§ **Problem to work on**: Copy out all lines of the records in which the word "clear" appears.

○ ○ ○ ○ ○

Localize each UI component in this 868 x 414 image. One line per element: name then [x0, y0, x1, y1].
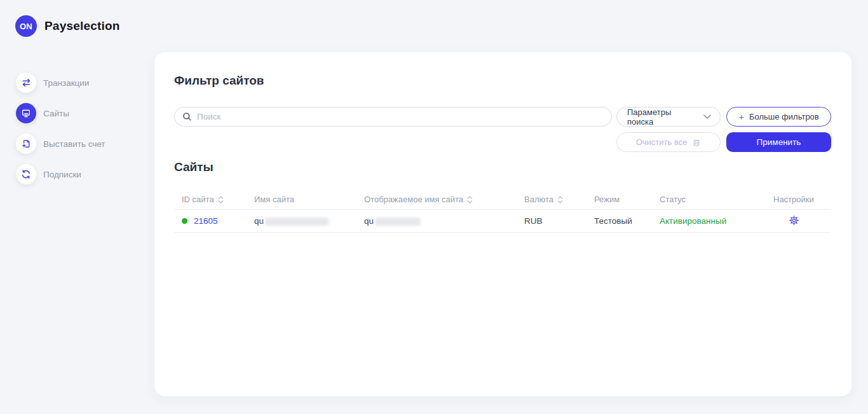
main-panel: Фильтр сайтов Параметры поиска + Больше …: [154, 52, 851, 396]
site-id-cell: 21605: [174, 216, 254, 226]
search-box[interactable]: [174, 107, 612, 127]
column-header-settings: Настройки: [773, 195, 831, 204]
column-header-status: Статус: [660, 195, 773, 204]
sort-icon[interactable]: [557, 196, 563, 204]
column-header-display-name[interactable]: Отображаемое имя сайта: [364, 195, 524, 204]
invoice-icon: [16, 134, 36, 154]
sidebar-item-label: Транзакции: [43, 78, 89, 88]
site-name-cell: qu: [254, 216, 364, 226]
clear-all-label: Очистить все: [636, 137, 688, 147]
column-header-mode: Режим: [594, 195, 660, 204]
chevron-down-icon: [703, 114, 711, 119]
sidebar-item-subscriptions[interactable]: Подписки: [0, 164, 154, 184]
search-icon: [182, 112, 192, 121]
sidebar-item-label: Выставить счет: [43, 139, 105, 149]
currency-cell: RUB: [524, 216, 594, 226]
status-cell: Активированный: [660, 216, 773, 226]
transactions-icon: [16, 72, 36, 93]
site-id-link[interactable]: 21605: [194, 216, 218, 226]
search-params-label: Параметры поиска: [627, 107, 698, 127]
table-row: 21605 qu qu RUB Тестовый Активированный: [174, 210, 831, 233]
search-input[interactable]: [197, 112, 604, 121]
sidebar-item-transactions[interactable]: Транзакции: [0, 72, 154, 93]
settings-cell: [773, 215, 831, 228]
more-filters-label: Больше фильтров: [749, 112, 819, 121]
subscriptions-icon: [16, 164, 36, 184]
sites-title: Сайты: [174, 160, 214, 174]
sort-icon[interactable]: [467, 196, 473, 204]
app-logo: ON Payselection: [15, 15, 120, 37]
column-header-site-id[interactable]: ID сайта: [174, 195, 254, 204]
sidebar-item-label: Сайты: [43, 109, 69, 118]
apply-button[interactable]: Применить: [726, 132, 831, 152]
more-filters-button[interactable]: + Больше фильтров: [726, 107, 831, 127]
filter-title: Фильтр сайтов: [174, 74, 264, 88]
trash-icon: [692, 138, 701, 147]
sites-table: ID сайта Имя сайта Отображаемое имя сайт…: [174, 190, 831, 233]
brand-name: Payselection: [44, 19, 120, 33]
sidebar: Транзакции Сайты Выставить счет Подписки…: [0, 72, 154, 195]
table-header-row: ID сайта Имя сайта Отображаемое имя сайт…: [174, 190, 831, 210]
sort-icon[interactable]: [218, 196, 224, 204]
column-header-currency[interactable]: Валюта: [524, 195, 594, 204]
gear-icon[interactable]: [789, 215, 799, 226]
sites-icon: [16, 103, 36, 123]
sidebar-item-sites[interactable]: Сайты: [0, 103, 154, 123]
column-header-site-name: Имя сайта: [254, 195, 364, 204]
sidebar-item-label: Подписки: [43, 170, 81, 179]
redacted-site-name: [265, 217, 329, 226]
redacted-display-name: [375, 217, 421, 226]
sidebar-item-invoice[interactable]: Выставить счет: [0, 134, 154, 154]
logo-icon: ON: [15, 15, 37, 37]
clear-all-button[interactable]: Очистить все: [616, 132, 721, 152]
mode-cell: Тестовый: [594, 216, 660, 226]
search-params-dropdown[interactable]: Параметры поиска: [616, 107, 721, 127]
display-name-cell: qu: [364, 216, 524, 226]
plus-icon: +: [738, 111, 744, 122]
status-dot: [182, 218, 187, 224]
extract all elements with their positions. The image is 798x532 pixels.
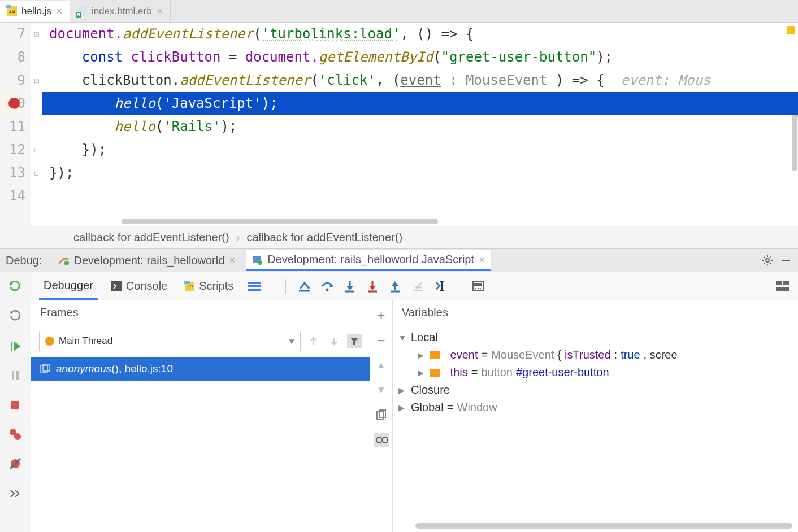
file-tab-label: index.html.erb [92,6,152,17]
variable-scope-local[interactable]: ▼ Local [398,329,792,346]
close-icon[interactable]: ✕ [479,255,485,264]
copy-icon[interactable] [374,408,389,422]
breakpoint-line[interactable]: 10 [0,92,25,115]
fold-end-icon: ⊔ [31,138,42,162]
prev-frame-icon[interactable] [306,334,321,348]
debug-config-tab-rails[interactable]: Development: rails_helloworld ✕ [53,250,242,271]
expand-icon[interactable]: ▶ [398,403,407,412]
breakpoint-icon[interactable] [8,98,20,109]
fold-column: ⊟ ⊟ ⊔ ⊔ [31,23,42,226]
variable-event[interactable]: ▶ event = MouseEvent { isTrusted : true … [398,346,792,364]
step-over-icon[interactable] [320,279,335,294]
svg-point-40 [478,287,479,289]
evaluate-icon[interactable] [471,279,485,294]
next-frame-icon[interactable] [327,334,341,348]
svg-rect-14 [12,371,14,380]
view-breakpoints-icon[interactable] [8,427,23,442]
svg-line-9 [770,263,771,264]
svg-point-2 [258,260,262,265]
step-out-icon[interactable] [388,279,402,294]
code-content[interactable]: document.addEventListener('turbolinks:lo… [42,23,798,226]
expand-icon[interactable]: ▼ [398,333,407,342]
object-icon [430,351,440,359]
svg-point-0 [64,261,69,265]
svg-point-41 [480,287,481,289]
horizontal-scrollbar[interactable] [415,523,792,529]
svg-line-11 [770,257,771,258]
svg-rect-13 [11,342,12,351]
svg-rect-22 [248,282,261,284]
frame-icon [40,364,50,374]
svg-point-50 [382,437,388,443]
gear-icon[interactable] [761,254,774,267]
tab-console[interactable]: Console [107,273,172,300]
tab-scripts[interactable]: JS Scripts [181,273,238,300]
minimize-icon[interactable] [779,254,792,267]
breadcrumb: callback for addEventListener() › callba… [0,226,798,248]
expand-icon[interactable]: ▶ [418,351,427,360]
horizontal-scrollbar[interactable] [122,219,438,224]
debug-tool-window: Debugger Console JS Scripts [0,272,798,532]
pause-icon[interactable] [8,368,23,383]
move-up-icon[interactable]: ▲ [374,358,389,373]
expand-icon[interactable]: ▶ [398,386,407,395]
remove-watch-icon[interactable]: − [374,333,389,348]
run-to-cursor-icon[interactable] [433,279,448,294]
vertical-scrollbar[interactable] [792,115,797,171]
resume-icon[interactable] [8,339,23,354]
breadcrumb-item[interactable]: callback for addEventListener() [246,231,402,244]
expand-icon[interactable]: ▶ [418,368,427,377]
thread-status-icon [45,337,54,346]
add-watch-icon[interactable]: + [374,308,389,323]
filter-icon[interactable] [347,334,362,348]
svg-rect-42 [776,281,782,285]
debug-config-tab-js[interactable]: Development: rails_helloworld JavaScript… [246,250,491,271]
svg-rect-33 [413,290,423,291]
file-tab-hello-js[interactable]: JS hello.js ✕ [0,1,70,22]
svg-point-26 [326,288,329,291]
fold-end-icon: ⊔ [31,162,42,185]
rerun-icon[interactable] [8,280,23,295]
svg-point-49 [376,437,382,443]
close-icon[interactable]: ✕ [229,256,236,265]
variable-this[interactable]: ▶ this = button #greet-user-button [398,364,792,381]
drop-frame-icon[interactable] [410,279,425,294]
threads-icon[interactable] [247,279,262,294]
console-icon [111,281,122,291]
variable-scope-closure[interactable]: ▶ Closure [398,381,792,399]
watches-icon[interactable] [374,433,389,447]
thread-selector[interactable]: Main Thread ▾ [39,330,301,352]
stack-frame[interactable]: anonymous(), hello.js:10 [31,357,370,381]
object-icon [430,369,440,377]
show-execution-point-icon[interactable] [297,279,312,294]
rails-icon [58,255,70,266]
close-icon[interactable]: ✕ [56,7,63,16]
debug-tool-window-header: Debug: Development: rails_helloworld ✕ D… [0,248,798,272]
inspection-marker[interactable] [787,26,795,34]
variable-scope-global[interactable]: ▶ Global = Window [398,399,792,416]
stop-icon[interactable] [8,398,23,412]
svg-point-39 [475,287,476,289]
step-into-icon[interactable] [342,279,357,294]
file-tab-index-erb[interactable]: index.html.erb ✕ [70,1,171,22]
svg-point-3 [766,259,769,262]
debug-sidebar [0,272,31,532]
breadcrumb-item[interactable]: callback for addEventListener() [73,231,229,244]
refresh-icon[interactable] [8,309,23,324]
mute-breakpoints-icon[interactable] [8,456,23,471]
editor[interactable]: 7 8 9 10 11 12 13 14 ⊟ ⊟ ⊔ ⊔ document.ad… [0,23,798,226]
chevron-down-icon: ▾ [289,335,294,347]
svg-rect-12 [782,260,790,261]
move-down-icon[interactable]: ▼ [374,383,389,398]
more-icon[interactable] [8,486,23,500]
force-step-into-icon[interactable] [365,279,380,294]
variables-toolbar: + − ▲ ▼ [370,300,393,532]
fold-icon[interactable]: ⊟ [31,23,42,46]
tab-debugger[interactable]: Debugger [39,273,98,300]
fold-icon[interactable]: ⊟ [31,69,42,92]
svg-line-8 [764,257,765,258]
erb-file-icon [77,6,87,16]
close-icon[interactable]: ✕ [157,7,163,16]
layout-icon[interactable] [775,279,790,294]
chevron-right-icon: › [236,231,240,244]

○ ○ ○ ○ ○

§ **Your response**:
clear-all-label: Очистить все: [636, 137, 688, 147]
clear-all-button[interactable]: Очистить все: [616, 132, 721, 152]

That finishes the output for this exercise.